A Land for Temple Swap

Photo Credit: BiblePlaces.com, Lebanon, Byblos Museum

In Exodus 33, after the sin of the Golden Calf, God tells Moses to go to the promised land. “Leave this place, you and the people you brought up out of Egypt, and go up to the land I promised on oath to Abraham, Isaac and Jacob, saying, I will give it to your descendants. I will send an angel before you and drive out the Canaanites, Amorites, Hittites, Perizzites, Hivites and Jebusites.”

In Joshua 19, the tribe of Asher is allotted territories in the northern part of the promised land. Their territory included: “Helkath, Hali, Beten, Akshaph, Allammelek, Amad and Mishal. On the west the boundary touched Carmel and Shihor Libnath. It then turned east toward Beth Dagon, touched Zebulun and the Valley of Iphtah El, and went north to Beth Emek and Neiel, passing Kabul on the left. It went to Abdon, Rehob, Hammon and Kanah, as far as Greater Sidon. The boundary then turned back toward Ramah and went to the fortified city of Tyre, turned toward Hosah and came out at the Mediterranean Sea in the region of Akzib, Ummah, Aphek and Rehob. There were twenty-two towns and their villages.”

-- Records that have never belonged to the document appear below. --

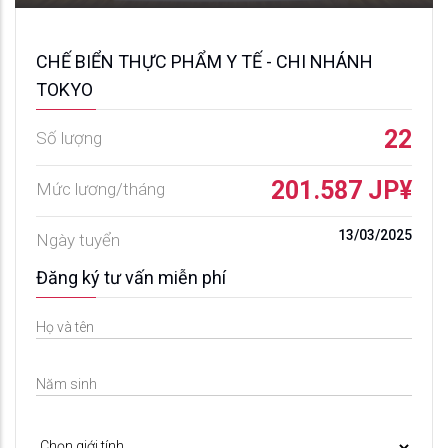
CHẾ BIỂN THỰC PHẨM Y TẾ - CHI NHÁNH
TOKYO
22
Số lượng
201.587 JP¥
Mức lương/tháng
13/03/2025
Ngày tuyển
Đăng ký tư vấn miễn phí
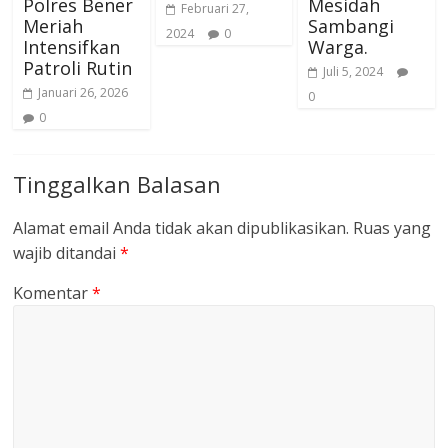
Polres Bener
Mesidah
Februari 27,
Meriah
Sambangi
2024
0
Intensifkan
Warga.
Patroli Rutin
Juli 5, 2024
Januari 26, 2026
0
0
Tinggalkan Balasan
Alamat email Anda tidak akan dipublikasikan.
Ruas yang
wajib ditandai
*
Komentar
*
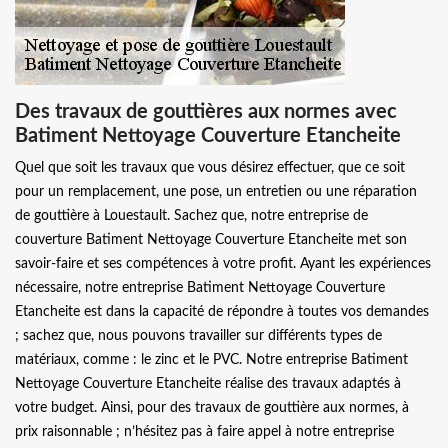
Des travaux de gouttières aux normes avec
Batiment Nettoyage Couverture Etancheite
Quel que soit les travaux que vous désirez effectuer, que ce soit
pour un remplacement, une pose, un entretien ou une réparation
de gouttière à Louestault. Sachez que, notre entreprise de
couverture Batiment Nettoyage Couverture Etancheite met son
savoir-faire et ses compétences à votre profit. Ayant les expériences
nécessaire, notre entreprise Batiment Nettoyage Couverture
Etancheite est dans la capacité de répondre à toutes vos demandes
; sachez que, nous pouvons travailler sur différents types de
matériaux, comme : le zinc et le PVC. Notre entreprise Batiment
Nettoyage Couverture Etancheite réalise des travaux adaptés à
votre budget. Ainsi, pour des travaux de gouttière aux normes, à
prix raisonnable ; n’hésitez pas à faire appel à notre entreprise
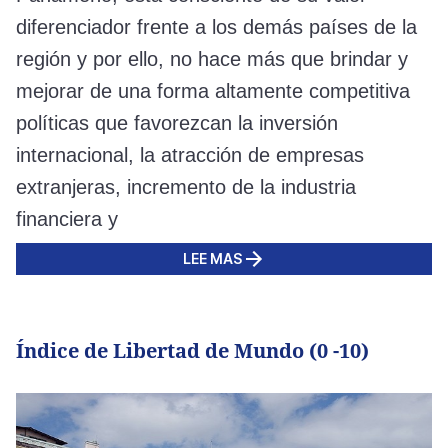
diferenciador frente a los demás países de la
región y por ello, no hace más que brindar y
mejorar de una forma altamente competitiva
políticas que favorezcan la inversión
internacional, la atracción de empresas
extranjeras, incremento de la industria
financiera y
LEE MAS
Índice de Libertad de Mundo (0 -10)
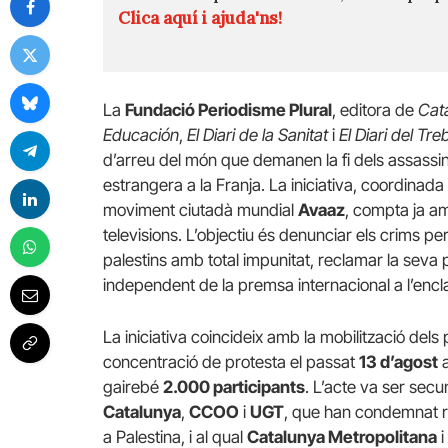
Clica aquí i ajuda'ns!
La
Fundació Periodisme Plural
, editora de
Cata
Educación
,
El Diari de la Sanitat
i
El Diari del Treb
d’arreu del món que demanen la fi dels assassin
estrangera a la Franja. La iniciativa, coordinad
moviment ciutadà mundial
Avaaz
, compta ja am
televisions. L’objectiu és denunciar els crims per
palestins amb total impunitat, reclamar la seva p
independent de la premsa internacional a l’encl
La iniciativa coincideix amb la mobilització del
concentració de protesta el passat
13 d’agost
a
gairebé
2.000 participants
. L’acte va ser sec
Catalunya
,
CCOO
i
UGT
, que han condemnat r
a Palestina, i al qual
Catalunya Metropolitana
i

Despite the promise, in Judges 1, the tribe of Asher could not displace the local population. “Nor did Asher drive out those living in Akko or Sidon or Ahlab or Akzib or Helbah or Aphek or Rehob. The Asherites lived among the Canaanite inhabitants of the land because they did not drive them out.” Tyre lies between Akko and Sidon, and would seemingly be included in this unconquered region.

In 1 Kings 4, Solomon is said to have extended his reign to the Euphrates River and along the coast, but he did not hold this land for long. In 1 Kings 9, he relinquished control of parts to the king of Tyre in appreciation for the materials he gave him to build his temple and palace. “King Solomon gave twenty towns in Galilee to Hiram king of Tyre, because Hiram had supplied him with all the cedar and juniper and gold he wanted. But when Hiram went from Tyre to see the towns that Solomon had given him, he was not pleased with them. “What kind of towns are these you have given me, my brother?” he asked. And he called them the Land of Kabul, a name they have to this day. Now Hiram had sent to the king 120 talents of gold.”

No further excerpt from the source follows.